Oakley is part of the East Contra Costa Bicycle Plan, which has existing facilities in Oakley as well as plans for further expansion.

==Demographics==

Oakley first appeared as a census designated place in the 1970 U.S. census.

Historical population
| Census | Pop. | Note | %± |
| 1970 | 1,306 |  | — |
| 1980 | 2,816 |  | 115.6% |
| 1990 | 18,374 |  | 552.5% |
| 2000 | 25,619 |  | 39.4% |
| 2010 | 35,432 |  | 38.3% |
| 2020 | 43,357 |  | 22.4% |
U.S. Decennial Census

===2020 census===

As of the 2020 census, Oakley had a population of 43,357 and a population density of 2,732.7 PD/sqmi.

The census reported that 99.7% of the population lived in households, 0.2% lived in non-institutionalized group quarters, and 0.1% were institutionalized. 98.6% of residents lived in urban areas, while 1.4% lived in rural areas.

The age distribution was 26.7% under the age of 18, 9.0% aged 18 to 24, 28.0% aged 25 to 44, 25.3% aged 45 to 64, and 11.0% who were 65 years of age or older. The median age was 35.6 years. For every 100 females, there were 96.1 males, and for every 100 females age 18 and over there were 94.0 males age 18 and over.

There were 13,045 households, out of which 45.6% had children under the age of 18. Of all households, 61.1% were married-couple households, 6.6% were cohabiting couple households, 19.9% had a female householder with no spouse or partner present, and 12.4% had a male householder with no spouse or partner present. 13.6% of households were one person, and 6.0% were one person aged 65 or older. The average household size was 3.31. There were 10,628 families (81.5% of all households).

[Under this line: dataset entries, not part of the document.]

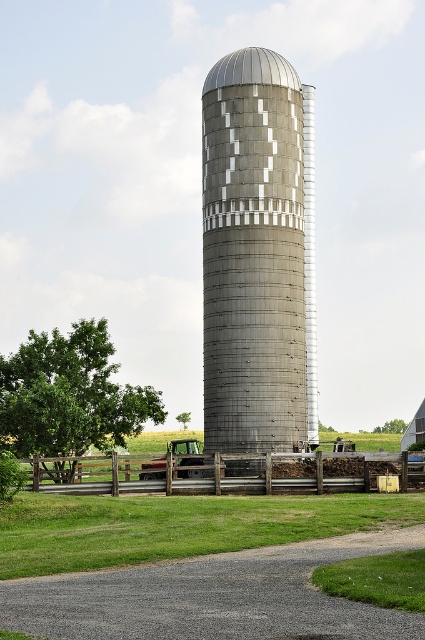 Question: Is gray metallic silo at center below wooden fence at lower center?

Choices:
 (A) yes
 (B) no

Answer: (B)

Question: Observing the image, what is the correct spatial positioning of gray metallic silo at center in reference to wooden fence at lower center?

Choices:
 (A) above
 (B) below

Answer: (A)

Question: Which point is closer to the camera?

Choices:
 (A) (235, 228)
 (B) (246, 492)

Answer: (B)

Question: Does gray metallic silo at center appear on the right side of wooden fence at lower center?

Choices:
 (A) yes
 (B) no

Answer: (B)

Question: Which point is farther from the camera taking this photo?

Choices:
 (A) click(257, 51)
 (B) click(410, 460)

Answer: (A)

There were 13,379 housing units at an average density of 843.2 /mi2, of which 13,045 (97.5%) were occupied. Of occupied units, 77.2% were owner-occupied and 22.8% were occupied by renters. 2.5% of housing units were vacant; the homeowner vacancy rate was 0.7% and the rental vacancy rate was 3.3%.

Racial composition as of the 2020 census
| Race | Number | Percent |
|---|---|---|
| White | 19,917 | 45.9% |
| Black or African American | 3,627 | 8.4% |
| American Indian and Alaska Native | 448 | 1.0% |
| Asian | 4,107 | 9.5% |
| Native Hawaiian and Other Pacific Islander | 303 | 0.7% |
| Some other race | 7,320 | 16.9% |
| Two or more races | 7,635 | 17.6% |
| Hispanic or Latino (of any race) | 15,928 | 36.7% |

===2023 ACS estimates===

In 2023, the US Census Bureau estimated that 17.8% of the population were foreign-born. Of all people aged 5 or older, 69.5% spoke only English at home, 21.0% spoke Spanish, 3.0% spoke other Indo-European languages, 5.7% spoke Asian or Pacific Islander languages, and 0.8% spoke other languages. Of those aged 25 or older, 88.5% were high school graduates and 23.2% had a bachelor's degree.

The median household income was $132,067, and the per capita income was $43,879. About 4.9% of families and 6.6% of the population were below the poverty line.
==Education==
The majority of the city is in the Oakley Union Elementary School District (K–8), while there are pieces in Knightsen Elementary School District and Brentwood Union Elementary School District. Those portions are also within the Liberty Union High School District. Additionally, a western portion is in a K-12 school district, Antioch Unified School District.

===Elementary schools===
- Oakley Elementary School
- Gehringer Elementary School
- Laurel Elementary School
- Vintage Parkway Elementary School
- Iron House Elementary School
- Orchard Park School (K–8, located in Antioch USD)
- Almond Grove Elementary School
- Summer Lake Elementary School (starting the 2019–20 academic year)

===Middle schools===
- O'Hara Park Middle School
- Delta Vista Middle School
- Orchard Park School (K–8, located in the Antioch Unified School District)

===High schools===
- Freedom High School

===Public libraries===
The Oakley branch of the Contra Costa County Library system is located in Oakley.

==Notable people==

- Joe Mixon, Houston Texans running back, 2024 - former Cincinnati Bengals running back 2017–2023.
- Nguyen Do, poet, editor, and translator, relocated from San Francisco to Oakley.
- Lisa Joann Thompson, dancer, actress, choreographer, starred in In Living Color, Fame L.A. and Motown Live, lived in Oakley during her high school years.
- Malik Izaak Taylor, known professionally as Phife Dawg (or simply Phife), was an American rapper and a member of the group A Tribe Called Quest, relocated from New York to Oakley.